La Légion d’Honneur du caporal BARBA.

marchaldesalm, mercredi 09 mai 2007 - 18:00:00


La Légion d’Honneur du caporal BARBA.




François Joseph BARBA, né à Gorze (57) en 1834 était le plus jeune de six garçons ; l’aîné, de vingt-huit ans plus âgé fut maître d’armes ou plus précisément "maître de pointe et contre-pointe".

A dix-neuf ans Joseph s’engagea volontairement pour sept ans au 24° de ligne alors cantonné à Mézières. Son régiment changea souvent de garnison, il le suivit comme fusilier pendant cinq ans puis comme voltigeur. En 1856 il passa caporal. Son régiment parti en Algérie en 1859 prit part dans la colonne commandée par le général de MARTIMPREY. Le 31 août 1859 le caporal BARBA fut ramassé blessé à la bataille de Sidi-Zaher. Mais c’était un blessé peu ordinaire, il portait sur le corps deux coups de feu, un coup de sabre, un coup de baïonnette et trois coups de yatagan. Sa convalescence fut longue, mais il guérit.

Sa courageuse conduite méritait une insigne récompense. Par décret impérial du 8 décembre 1859, la Médaille Militaire lui fut décernée. En 1861, son engagement expiré, le caporal s’en revint à Gorze.

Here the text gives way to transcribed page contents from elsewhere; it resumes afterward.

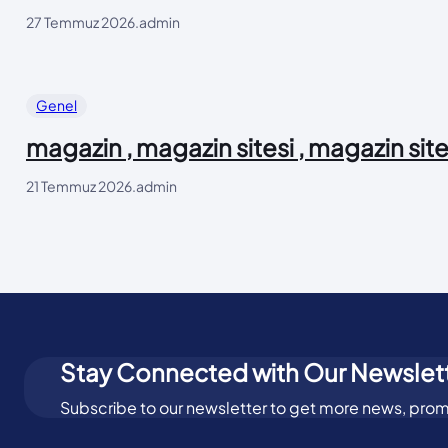
27 Temmuz 2026
.
admin
Genel
magazin , magazin sitesi , magazin site
21 Temmuz 2026
.
admin
Stay Connected with Our Newslet
Subscribe to our newsletter to get more news, prom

Trois mois après son retour il épousa une fille du pays qui rendit BARBA papa d’un garçon en 1862. A la suite de la défaite de 1870, l’option pour la France était possible jusqu’à 1872. Il se décida à rester à Gorze, son pays natal où se trouvait tout son bien, il avait alors trente-huit ans et trois enfants. Il devait avoir en tout trois fils et deux filles. Les autorités allemandes lui permirent de continuer à porter sa Médaille Militaire et il en perçut le traitement annuel de cent francs. Lorsque la guerre de 1914 éclata, l’ancien caporal ne fut pas inquiété, un seul de ses fils fut interné en Allemagne pendant un an, le plus jeune avait alors quarante-cinq ans. Il perdit sa femme en 1916 et après la guerre se retira chez un de ses fils puis chez une de ses filles. Pendant cinquante ans il fut conseiller municipal et à plusieurs reprises adjoint au maire de Gorze.

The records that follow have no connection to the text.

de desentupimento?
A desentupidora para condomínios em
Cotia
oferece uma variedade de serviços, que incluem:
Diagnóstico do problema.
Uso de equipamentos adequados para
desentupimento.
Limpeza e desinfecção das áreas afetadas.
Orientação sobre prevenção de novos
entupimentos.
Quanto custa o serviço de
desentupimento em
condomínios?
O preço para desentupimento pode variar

Le 1° janvier 1929 la Grande Chancellerie de la Légion d’Honneur lui annonça qu’il était fait chevalier de cet ordre. La croix lui fut remise, sur sa demande par le général HIRSCHAUER. Il avait alors quatre-vingt-quinze ans. A un journaliste venu trinquer avec lui qui lui dit son espoir de revenir pour son centenaire, il répondit avec malice : "volontiers, si vous vivez encore !" Malheureusement il s’éteignit trois ans plus tard, doyen des décorés de la Légion d’Honneur et de la Médaille Militaire.

Sa mémoire est restée présente, notamment parmi ses descendants, dont son arrière-petite-fille Marie-Claire BRIANÇON qui a transmis les éléments nécessaires à la rédaction de cette notice.